Greece had their legislative election late this past January. The graph below is a compilation of polling data in the four months leading up to the elections. The blue line is Syriza, the left wing part, that ultimately won; the red line is the centre-right party New Democracy (ND); and the purple line represents the far-right Golden Dawn (GD). While GD doesn’t come close to having the share of votes of the two main parties, its popularity did not decrease as the election drew closer. In fact from October to January, the party’s rating actually increased from 5 to 6%. The final election results which took place on the 25 of January left Syriza with 36.3%, ND with 27.8% and GD with 6.3%.
In 2011, the Finnish Parliamentary Election saw three main parties compete: the centre-right National Coalition, the centre-left Social Democrats and the far-right Finns Party. Throughout the campaign, the Finns Party saw popularity surge as the election drew closer, albeit with a slight dip on polling day itself. However, on the day, far-right party received 19.1% of the vote, actually tying with the more established centre-left Social Democrats.
Lastly, the 2014 Swedish elections followed the same course as the Greek and Finnish elections. The two largest parties, the Social Democrats and Moderate Alliance won the majority of support with the far right party Swedish Democrats coming in third. However, like the True Finns and Golden Dawn, the Swedish Democrats ended up with a higher percentage of the final election vote than there final polling numbers would have suggested. Their final polling numbers were around 10% and in actuality they received around 13% of the popular vote.

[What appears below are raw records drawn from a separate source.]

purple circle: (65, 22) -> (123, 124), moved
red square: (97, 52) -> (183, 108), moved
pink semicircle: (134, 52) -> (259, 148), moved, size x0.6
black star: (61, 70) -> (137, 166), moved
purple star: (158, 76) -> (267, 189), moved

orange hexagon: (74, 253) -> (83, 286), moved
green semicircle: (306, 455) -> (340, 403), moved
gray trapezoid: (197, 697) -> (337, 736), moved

Looking at the graphs above doesn’t seem to bode well for the Conservative party, with the far-right parties all finishing their electoral campaigns strongly. But perhaps the party can take hope from the most recent local French Elections which didn’t follow what seems to be a trend in recent European Elections. The Eurosceptic French party, Front National, was expected to come top in the French local elections with 30% of the vote but actually received 23 -26%. An unexpected result, given the polling numbers and results of other European Elections.
So why do these Far-Right parties see a surge in popularity and enjoy steady popularity as the elections draws nearer? One reason is that these parties are very successful in appealing to the growing discontent with many countries mainstream political parties. With their new-found popularity, these right-wing can seem relatively untainted by controversy even in spite of their controversial opinions. Every time a mainstream party experiences a scandal or a politician is exposed as corrupt, anti-establishment parties often experience a surge in popularity.

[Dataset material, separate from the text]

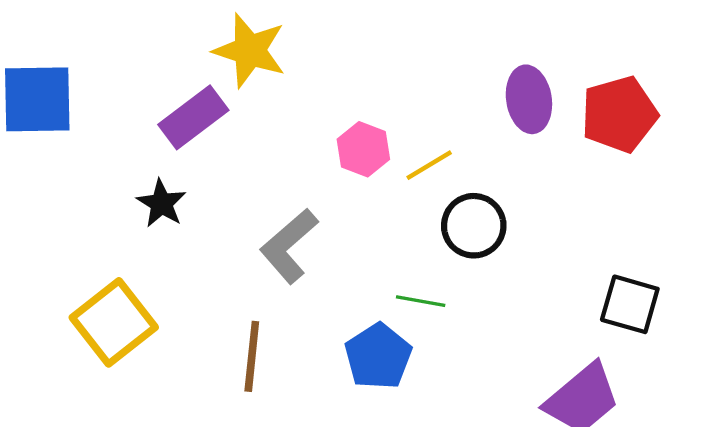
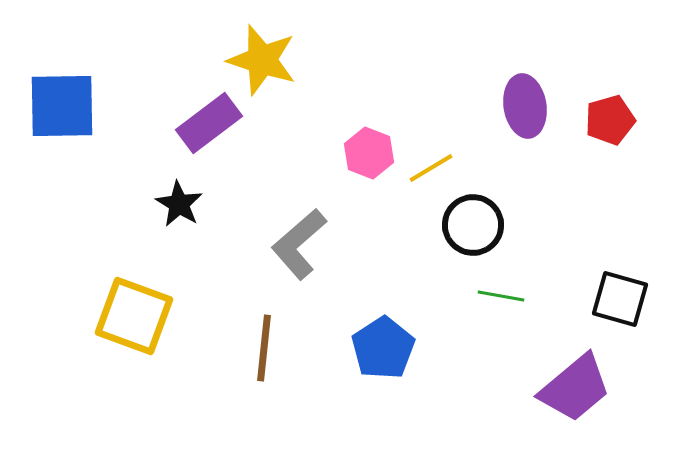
red pentagon: (619, 114) -> (610, 120), size x0.7
green line: (421, 301) -> (501, 296), moved
yellow square: (114, 322) -> (134, 316), turned -32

In fact, the swell in the True Finns popularity can be partly attributed to the Finnish election funding scandal that affected the country’s main parties. When a country seems broke and the current leaders seem weak and unable to inflict change, voters will turn to those who they can believe will not act out of self-interest.
These right wing parties also have another effective political strategy to help them garner votes. Populism and scapegoating, these parties give voters someone to blame for their problems. Poor domestic economic performance isn’t the fault of a nation’s economic policies, but rather the result of immigration and EU membership. This rhetoric has been particularity effective during the prolonged period of economic uncertainty and strife in Europe.
While UKIP’s popularity has recently experienced a decrease, the election is still over 40 days away. Every misstep made by the conventional political parties, especially the Tories, is a potential gain for UKIP. Party funding scandals, corrupt politicians, and unpopular opinions may spell disaster for the main parties but possible success for UKIP. That being said, UKIP is not immune from controversy and every scandal experienced by UKIP will most likely see a rise in popularity in other parties, namely the Tories.
Another factor that at play in the upcoming UK elections is the theoretical possibility some UKIP voters may head to the ballet and cast a tactical vote. When polled 84% of UKIP voters said that they would rather have David Cameron as Prime Minister than Ed Miliband. If faced with the possibility of Ed Miliband as Prime Minister some suggest that some UKIP voters will use their vote tactically and vote for a Tory in an attempt to keep Ed Miliband out of Downing Street. While certainly a possibility, voting trends in recent European elections do not offer the Conservatives’ much encouragement.